Hands on Earth educates the community with staggering trash and recycling research

“It’s estimated that the average individual creates around 4 pounds of trash per day, which adds up to nearly 1,500 pounds of trash per year,” according to recyclenation.com.

On Oct. 20, the Hands on Earth club met at the high school in order to kick off their trash audit event.

Katie Rose, senior, attended the event with her friends who are also in the club. “We wanted to collect data on the percentages of recyclables that go into the trash and vice versa and how much compostables are in the trash,” Rose said.
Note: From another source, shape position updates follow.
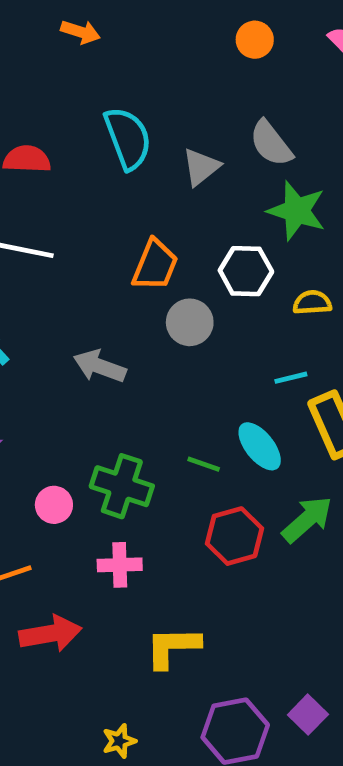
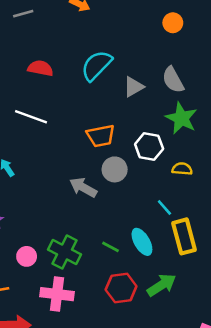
cyan semicircle: (128, 138) -> (96, 65), turned -124
orange trapezoid: (155, 265) -> (101, 136), turned 48
gray arrow: (100, 366) -> (83, 187), moved
cyan line: (291, 378) -> (164, 208), turned 54
pink cross: (120, 565) -> (57, 294), size x1.4

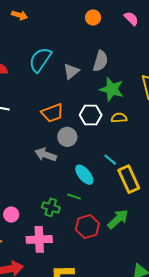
gray semicircle: (173, 80) -> (100, 61), turned -125
yellow semicircle: (182, 169) -> (119, 118), moved
cyan ellipse: (142, 242) -> (84, 175), moved
green cross: (65, 252) -> (51, 207), moved, size x0.7

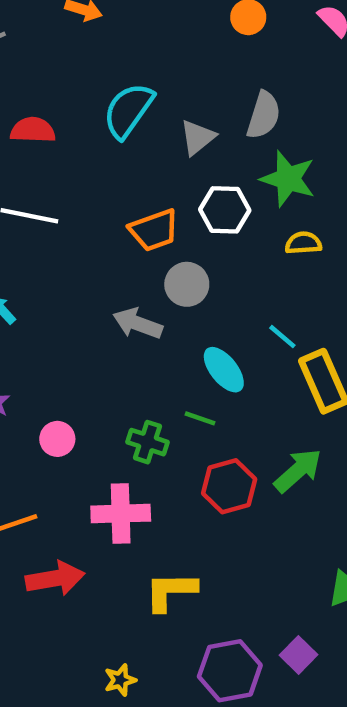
white hexagon: (91, 115) -> (225, 210), moved
pink circle: (11, 215) -> (57, 439), moved

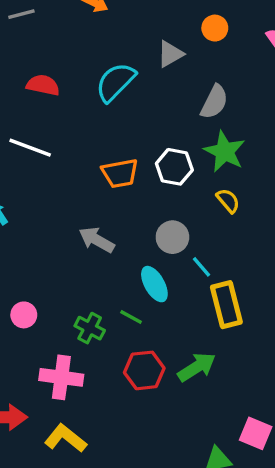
gray triangle: (198, 137) -> (170, 54), moved
yellow semicircle: (303, 243) -> (228, 201), turned 44
gray circle: (187, 284) -> (172, 237), moved
yellow L-shape: (171, 591) -> (65, 438), moved, turned 30

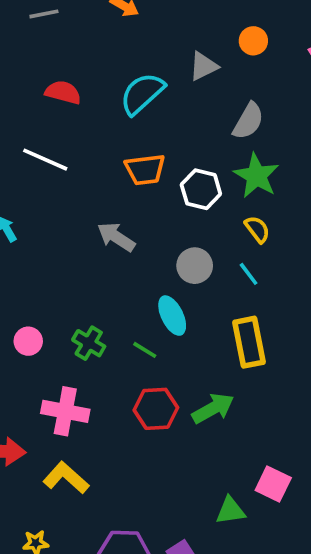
orange trapezoid: (120, 173) -> (145, 170), moved
gray arrow: (97, 240) -> (116, 237), moved
cyan line: (201, 267) -> (249, 274), moved
green cross: (90, 328) -> (89, 343), moved

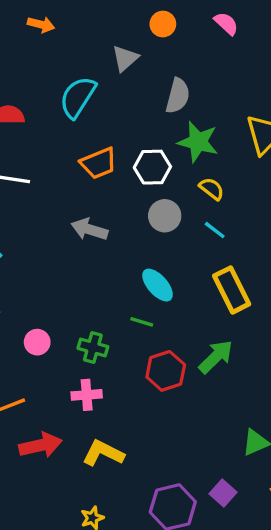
gray circle: (195, 266) -> (165, 216), moved
green cross: (89, 343) -> (93, 347), moved
pink cross: (65, 411) -> (87, 395), size x0.7

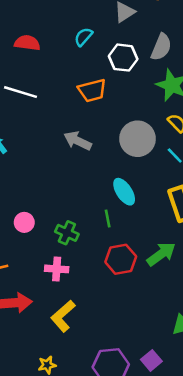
cyan semicircle: (78, 97) -> (83, 37), size x0.6
white hexagon: (152, 167) -> (123, 58), moved
gray circle: (165, 216) -> (137, 139), size x1.4
green line: (142, 322) -> (108, 218), turned 54
yellow L-shape: (103, 453) -> (63, 316), turned -76

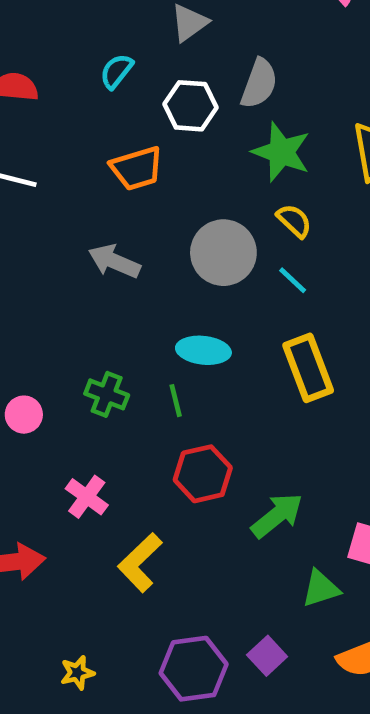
cyan ellipse: (124, 192) -> (203, 350), turned -48
green cross: (67, 233) -> (107, 394), moved
green arrow: (161, 254) -> (277, 516), moved
pink cross: (57, 269) -> (87, 497), turned 35
yellow L-shape: (63, 316) -> (140, 563), moved

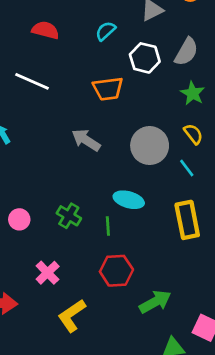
green star: (281, 152) -> (193, 93), size x0.7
Hands on Earth hosted the event in order to supply viable information for the grants that the club plans on applying for to create better trash and recycling programs at the school which would improve the environment and actually save the school some extra money.

Suha Hussain, senior and club vice president, shared the eye-opening reality of the event’s results. “We basically went through 40 trash bags…and sorted it into paper, cardboard, compost ales, recyclables (like) glass, cans, plastic and trash,” Hussain said.

Since the event was a bit short on people with an overall person turnout, the club reduced the sample size of their data to 15.

“We weighed the contents of each category. Daria (Azizad) and Clare (Wang) ran some statistical tests on our data and found that around 60% of our trash (is improperly disposed),” Hussain said. By weight, about 41 percent of the trash was actually recyclable and nearly 9 percent was compostable.

Tommy Joseph, senior and member of Hands on Earth, attended the trash audit to support his club in their endeavor to uncover where our waste truly goes.

Joseph found that collecting data from the event was a tedious but necessary task. “I saw compost, a lot of uneaten food, a lot of waste from school lunches. The majority of the waste I saw could have been repurposed if we had the proper means of doing so. We just need to invest more money and resources,” Joseph said.

Hands on Earth worked to recover 501.4 pounds of trash the day of the trash audit. They additionally found that a staggering 92 percent of waste in recycle bins was actually trash, leaving only 8 percent of the waste to actually be recyclable material.

“We can use the data and its results to develop strategies to increase recycling which is better for the environment and will actually save our school money,” Rose said.